Task goal: Using the material below, return exactly the lines between the one holding "08 out. 2025" and the one holding "Cantamus; Dobri Hristov;", inclusive, and no others.

Input for this task:
++++++++

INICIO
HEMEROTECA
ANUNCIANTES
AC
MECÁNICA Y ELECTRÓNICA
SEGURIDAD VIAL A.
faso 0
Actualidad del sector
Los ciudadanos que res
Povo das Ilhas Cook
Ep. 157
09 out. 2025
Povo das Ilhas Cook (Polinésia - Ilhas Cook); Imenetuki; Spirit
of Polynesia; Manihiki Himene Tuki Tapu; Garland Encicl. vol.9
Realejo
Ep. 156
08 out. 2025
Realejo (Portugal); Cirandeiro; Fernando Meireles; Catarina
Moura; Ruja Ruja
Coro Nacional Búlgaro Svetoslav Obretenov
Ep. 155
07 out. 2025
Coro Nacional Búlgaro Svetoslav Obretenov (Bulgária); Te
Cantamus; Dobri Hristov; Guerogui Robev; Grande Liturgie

++++++++

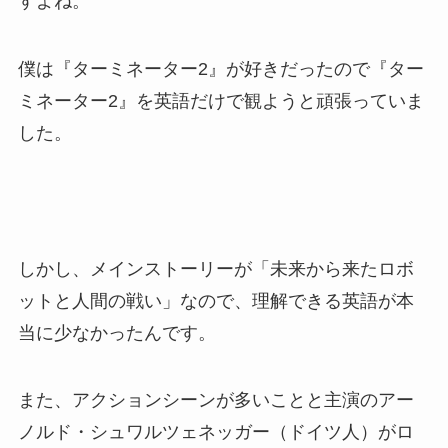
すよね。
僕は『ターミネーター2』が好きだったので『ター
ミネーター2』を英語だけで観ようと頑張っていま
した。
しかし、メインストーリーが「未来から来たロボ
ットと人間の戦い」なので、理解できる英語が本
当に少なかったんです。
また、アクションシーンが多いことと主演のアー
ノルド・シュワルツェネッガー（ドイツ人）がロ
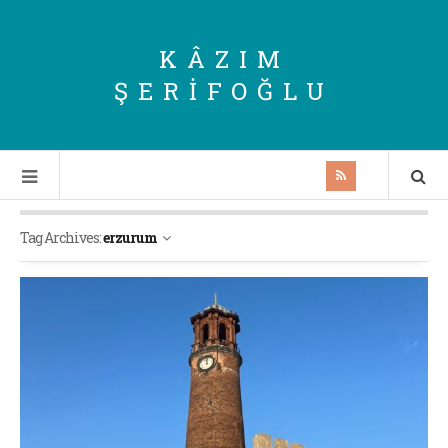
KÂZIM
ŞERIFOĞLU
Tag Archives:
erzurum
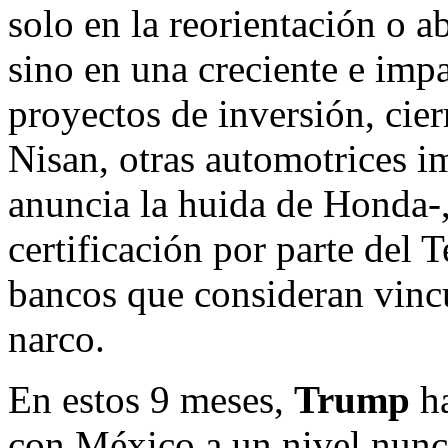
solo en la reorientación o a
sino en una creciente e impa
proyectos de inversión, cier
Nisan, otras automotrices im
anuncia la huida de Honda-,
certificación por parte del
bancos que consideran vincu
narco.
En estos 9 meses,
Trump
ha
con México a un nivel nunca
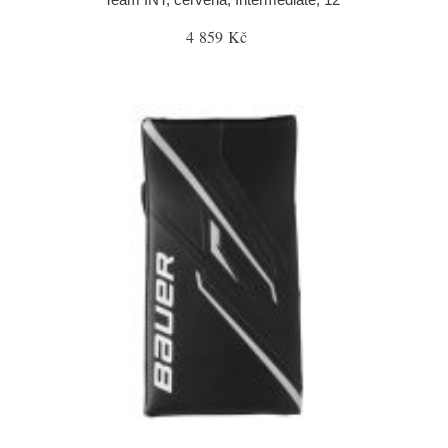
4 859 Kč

++++++++

Exercise answer:
08 out. 2025
Realejo (Portugal); Cirandeiro; Fernando Meireles; Catarina
Moura; Ruja Ruja
Coro Nacional Búlgaro Svetoslav Obretenov
Ep. 155
07 out. 2025
Coro Nacional Búlgaro Svetoslav Obretenov (Bulgária); Te
Cantamus; Dobri Hristov; Guerogui Robev; Grande Liturgie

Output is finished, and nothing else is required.